As you all may know, the snap ecosystem uses SPDX license identifiers to represent a snap’s licensing information in a concise and machine-readable way, which also allows for validation of SPDX expressions.
The snap store and snapd maintain a list of SPDX license identifiers (https://github.com/snapcore/snapd/commits/master/spdx/licenses.go for example) which was, I believe, snapshot at a time when SPDX 2.x was current, and one of the reasons for having this internal list (the store has a similar one) is that SPDX did not provide a machine-readable list of identifiers.
This changed with SPDX 3.0 which came out in 2018: the good news is that they now provide said json list with identifiers and some other properties of each license.
The bad news is that SPDX 3.0 also introduced new license identifiers, which is how we learned about it, when someone complained the store wasn’t accepting what they thought was a perfectly valid identifier (FWIW snapd would also have rejected those identifiers).
Since SPDX now provides their identifier list in json format, and (AFAIU) they also guarantee existing identifiers won’t change or be removed (they can be marked as deprecated though), it made trivial sense to fix the above store bug by pulling the list of json identifiers periodically, so the store would be up to date and accept the latest ones.
However, a change like this must be considered in the context of the entire snap ecosystem and toolset.

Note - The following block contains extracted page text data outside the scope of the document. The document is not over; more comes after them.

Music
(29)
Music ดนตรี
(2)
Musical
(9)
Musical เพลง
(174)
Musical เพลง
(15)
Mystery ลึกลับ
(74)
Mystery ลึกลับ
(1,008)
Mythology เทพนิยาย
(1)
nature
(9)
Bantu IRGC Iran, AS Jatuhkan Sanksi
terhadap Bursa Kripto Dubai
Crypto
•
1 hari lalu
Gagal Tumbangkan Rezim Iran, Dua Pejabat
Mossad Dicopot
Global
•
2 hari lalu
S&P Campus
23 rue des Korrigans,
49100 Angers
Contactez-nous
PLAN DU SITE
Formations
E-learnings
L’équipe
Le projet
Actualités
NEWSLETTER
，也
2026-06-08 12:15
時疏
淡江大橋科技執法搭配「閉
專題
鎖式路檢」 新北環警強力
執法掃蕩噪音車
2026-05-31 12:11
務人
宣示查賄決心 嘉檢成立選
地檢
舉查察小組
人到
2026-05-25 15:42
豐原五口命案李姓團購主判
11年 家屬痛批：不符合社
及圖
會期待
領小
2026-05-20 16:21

The store can’t trivially just start accepting and publishing snaps with license IDs that snapd does not recognize, because then people will be unable to install them. Just for absolute clarity, I have NOT done any such changes in the store until we’re all clear and agreed on what to do.

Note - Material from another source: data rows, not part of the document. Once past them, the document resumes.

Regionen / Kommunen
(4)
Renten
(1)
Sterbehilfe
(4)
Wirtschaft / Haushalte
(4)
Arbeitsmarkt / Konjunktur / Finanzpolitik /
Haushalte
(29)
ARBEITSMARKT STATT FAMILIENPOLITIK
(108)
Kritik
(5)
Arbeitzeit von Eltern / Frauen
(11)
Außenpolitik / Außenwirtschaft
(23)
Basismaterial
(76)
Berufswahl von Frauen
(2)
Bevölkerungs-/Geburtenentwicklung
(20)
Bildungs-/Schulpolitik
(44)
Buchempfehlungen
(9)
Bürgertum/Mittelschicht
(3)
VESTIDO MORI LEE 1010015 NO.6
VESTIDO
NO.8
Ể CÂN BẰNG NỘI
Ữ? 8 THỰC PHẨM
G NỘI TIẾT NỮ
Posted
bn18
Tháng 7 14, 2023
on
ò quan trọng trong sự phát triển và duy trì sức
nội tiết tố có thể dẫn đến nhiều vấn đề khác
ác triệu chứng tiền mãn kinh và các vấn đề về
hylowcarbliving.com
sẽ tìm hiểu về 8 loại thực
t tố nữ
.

In the past we discussed using snapd as the central SPDX validation engine, so both snapcraft and the store would call a hypothetical “snap validate-license-expression” command to ensure uniformity. In and of itself, this solution would not help with constantly-updating SPDX identifiers, because the store’s snapd copy would still need to be updated periodically (which also necessitates constant snapd updates), and also because users in the wild are still exposed to their snapd not being current with what the store has, and receiving an expression their snapd can’t parse.
So the point of this thread is to discuss with the interested parties how best to proceed.
In addition to the store bug I mentioned above, I filed this snapd bug describing the issue, and in there I mention a solution which Bret came up with, which keeps the validation engines separate as they are now, but uses the store as a central repository of license data which snapd can sync to, when needed. To repeat the proposal, which is absolutely a strawman and can be refined, modified or entirely discarded:
- The store will use the latest version of the SPDX license list from the location noted above. We will update our version on every store rollout (happens several times a week).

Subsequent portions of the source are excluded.